2. At each level, the fifteen subjects ate diets consisting of fifteen to twenty separate foods for 7 or 8 d. Faeces and urine were collected for the final 4 d. Respiratory gas exchange was measured during the final 72 h while the subjects stayed in an 11 m3 open-circuit respiration chamber, and simulated office or light household work. The energy balance of the other two subjects was determined initially in a similar way when they consumed a diet which was sufficient for energy equilibrium. Subsequently, the measurements were repeated twice at the same high level of metabolizable energy (ME) intake after 4 and 18 d on that diet.
3. Neither energy nor N digestibilities were significantly affected by intake level or subject. Due to relatively small urinary energy losses the ME content of the gross energy increased slightly at the higher intake.
4. Respiratory quotient increased with intake level from 0.78 to 0.87.

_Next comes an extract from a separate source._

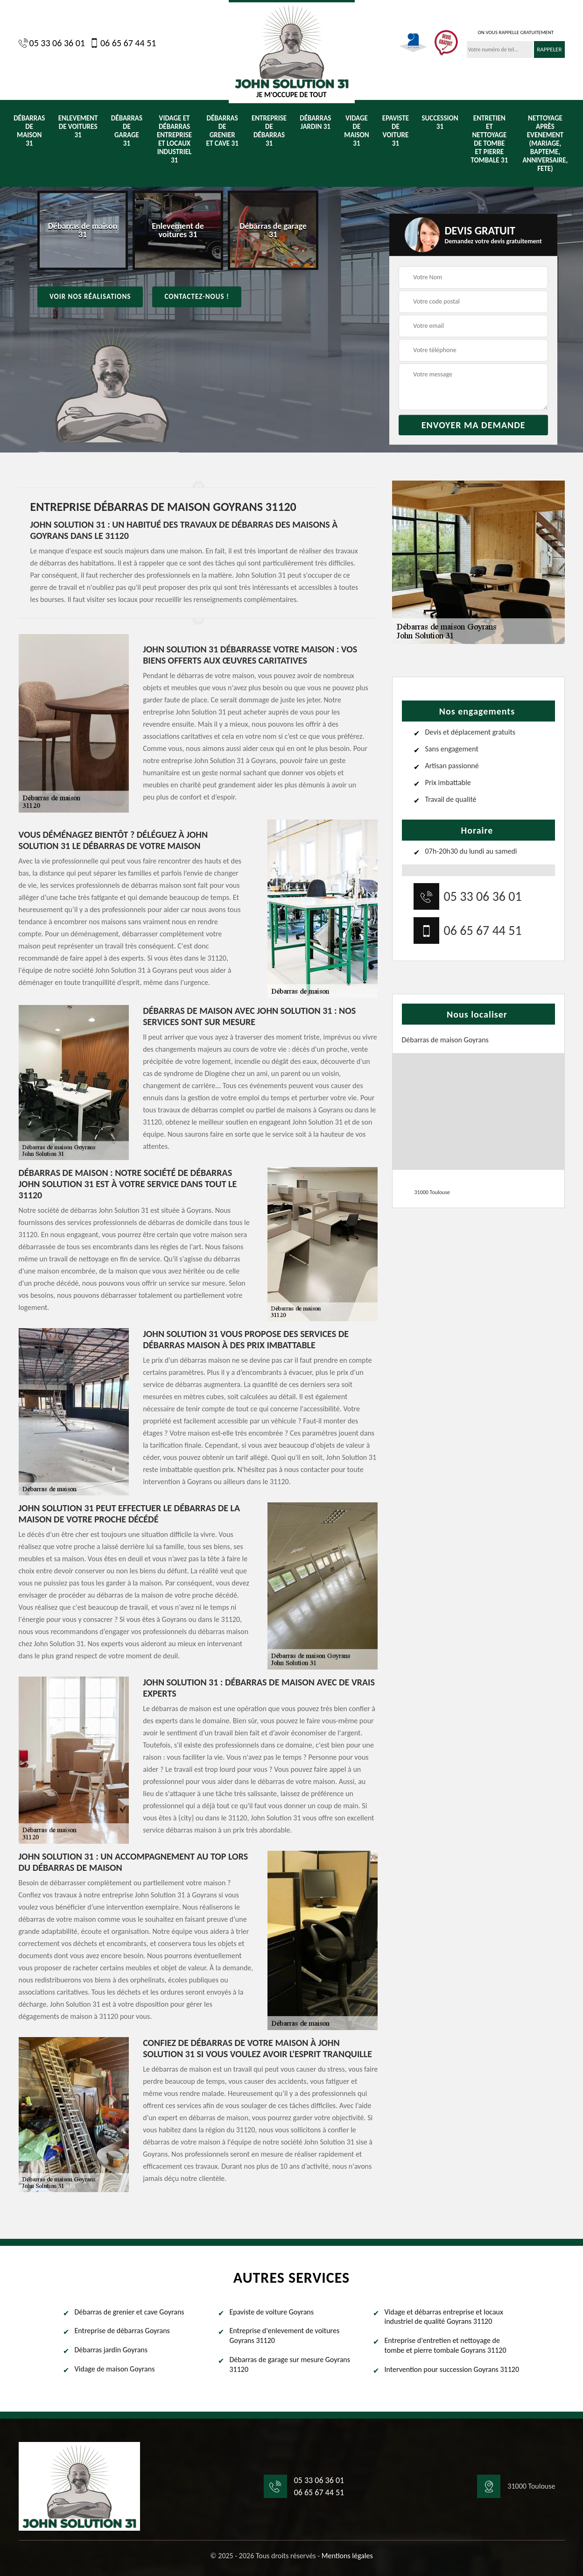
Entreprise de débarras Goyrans (122, 2330)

5. The efficiencies of utilization of ME were approximately 1.0 for maintenance (from the low to the intermediate intake level) and decreased to about 0.9 for maintenance and energy deposition (from the intermediate to the high intake level).
6. Estimates of daily ME requirements at energy equilibrium were 149 (SD 13) kJ ME/kg body-weight, 432 (SD 33) kJ ME/kg body-weight0.75 and 204 (SD 22) kJ/kg lean body mass. The former two values were negatively correlated with percentage body fat although not significantly so.
7. ME utilization and heat production of the other two subjects were nearly equal after 6 and 20 d on a diet supplying 1.5–1.7 times the ME needed for energy equilibrium.